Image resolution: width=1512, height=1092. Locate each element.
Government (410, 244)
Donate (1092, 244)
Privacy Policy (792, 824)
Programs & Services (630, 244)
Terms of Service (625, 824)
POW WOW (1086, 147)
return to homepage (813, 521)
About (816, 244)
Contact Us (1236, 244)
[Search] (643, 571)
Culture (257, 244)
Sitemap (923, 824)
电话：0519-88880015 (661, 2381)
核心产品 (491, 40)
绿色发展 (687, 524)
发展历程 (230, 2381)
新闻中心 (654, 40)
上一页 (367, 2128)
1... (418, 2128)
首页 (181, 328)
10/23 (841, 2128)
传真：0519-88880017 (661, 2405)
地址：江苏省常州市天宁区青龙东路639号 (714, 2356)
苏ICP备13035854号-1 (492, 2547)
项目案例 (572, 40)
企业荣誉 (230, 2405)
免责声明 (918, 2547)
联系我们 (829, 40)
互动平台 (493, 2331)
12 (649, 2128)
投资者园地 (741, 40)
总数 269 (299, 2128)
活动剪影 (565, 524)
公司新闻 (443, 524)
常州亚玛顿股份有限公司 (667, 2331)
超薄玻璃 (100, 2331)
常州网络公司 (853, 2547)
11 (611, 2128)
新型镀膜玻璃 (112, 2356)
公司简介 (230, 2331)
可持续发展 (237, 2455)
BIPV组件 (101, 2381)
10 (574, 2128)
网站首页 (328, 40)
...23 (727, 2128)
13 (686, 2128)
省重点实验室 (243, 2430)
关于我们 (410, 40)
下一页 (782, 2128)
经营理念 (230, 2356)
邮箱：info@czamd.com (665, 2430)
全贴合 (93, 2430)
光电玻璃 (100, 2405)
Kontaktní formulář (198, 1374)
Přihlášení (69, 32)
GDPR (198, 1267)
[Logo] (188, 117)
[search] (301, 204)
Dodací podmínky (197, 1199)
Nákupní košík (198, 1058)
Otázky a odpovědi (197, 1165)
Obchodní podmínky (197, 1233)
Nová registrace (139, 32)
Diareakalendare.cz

------

▸ Exercise: Compute how many lines in the material contain the word "podmínky". Only the result should be written.

▸ Output of the task: 2